Switched over from Flux sf's to Now Drives this season, skatetech didnt seem to make the binding too different, they are definitely more comfortable for long days of riding. Ankle strap is fine(waffle from flux/burton seems better) toe strap is meh, works on my backfoot fine, but slips on my front foot. will switch the ladders from left to right to see if it makes a difference. Only kinda big problem is that if I add more than one notch of forward lean the highback touches the boa wheel on my boot and can cause it to unlock, so I have to ride with minimal forward lean:dry:


----------



## pxn13 (Jan 19, 2016)

I like them quite a bit. IF you are looking for bindings with similar feel, you could also consider K2 Lien. I have a pair as well and I switch between the 2 depending on how I feel that day.


----------



## robotfood99 (Mar 19, 2016)

16gkid said:


> Only kinda big problem is that if I add more than one notch of forward lean the highback touches the boa wheel on my boot and can cause it to unlock, so I have to ride with minimal forward lean:dry:



Really? I have mine at three clicks forward but never came across what you described, in either Ion boas or DC Judges. Odd.


----------



## Pointy Deity (Dec 12, 2014)

I had the same question earlier this season: thread

They're not really all that different than regular bindings as far as technique, angles, feel, etc. You don't actually feel the bindings rocking back and forth on the hanger. I like them (Now Drives) a lot and would recommend them, much more stiff and precise than my old bindings (really old Rome 390s with new straps), especially when matched with stiff boots. Agree with 16gkid, the toe straps kind of suck. They come loose and don't fit my boots well.. I'm going to try using my Rome straps on them this weekend. Ankle straps are good. I don't have any problems with my BOAs though (medium size bindings, max forward lean, size 9 K2 Thraxis boots).


----------



## linvillegorge (Jul 6, 2009)

The skate tech is legit. Turns definitely feel more locked in IMO. With that said, I can feel a "wiggle" from it when flat basing. Nothing dramatic once you get the feel of it.

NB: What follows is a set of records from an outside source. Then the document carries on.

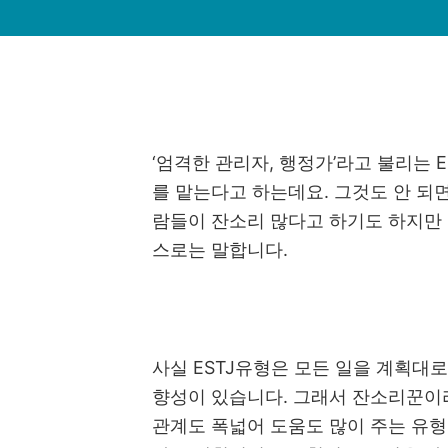
‘
엄격한 관리자
,
행정가
’
라고 불리는
E
를 맡는다고 하는데요
.
그것도 안 되
람들이 잔소리 많다고 하기도 하지만
스로는 말합니다
.
사실
ESTJ
유형은 모든 일을 계획대로
향성이 있습니다
.
그래서 잔소리꾼이라
관계도 폭넓어 도움도 많이 주는 유형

The ratchets and ladders are straight junk. Pure dog shit. Just swap them out for Burton ratchets and ladders right away. Straps are pretty meh. I don't hate them but compared to Flux and Burton they're definitely not great.

The ratchets amd ladders are why I struggle to reommend Now even though I really do like them. Once you take on the extra $$$ to buy working ratchets and ladders (which is a ridiculous thing to have to do anyway) you're talking about spending a fat chunk of change. Now skate tech on a Burton Malavita would be the best most versatile binding made IMO.


----------



## zc1 (Feb 20, 2017)

Snowghost said:


> I am looking into some Now Bindings for an all mountain setup. I am curious about what people think about Now bindings and their skatetech system. How does the skatetech affect riding style/technique in different conditions/terrain. Does skatetech require any significant change in technique/positioning etc.
> 
> Thanks,
> 
> SG


You don't have to adjust the way you ride at all. The fit varies with setup, just as with any other bindings. For me they fit perfectly with DC T. Rice and Vans Infuse boots but the toe straps won't stay on with Burton Photons. Ride-wise, they offer great responsiveness and all-day comfort for me. Your mileage may vary. I have Pilots (my favourite binding of all time) and Drives.


----------



## 16gkid (Dec 5, 2012)

robotfood99 said:


> Really? I have mine at three clicks forward but never came across what you described, in either Ion boas or DC Judges. Odd.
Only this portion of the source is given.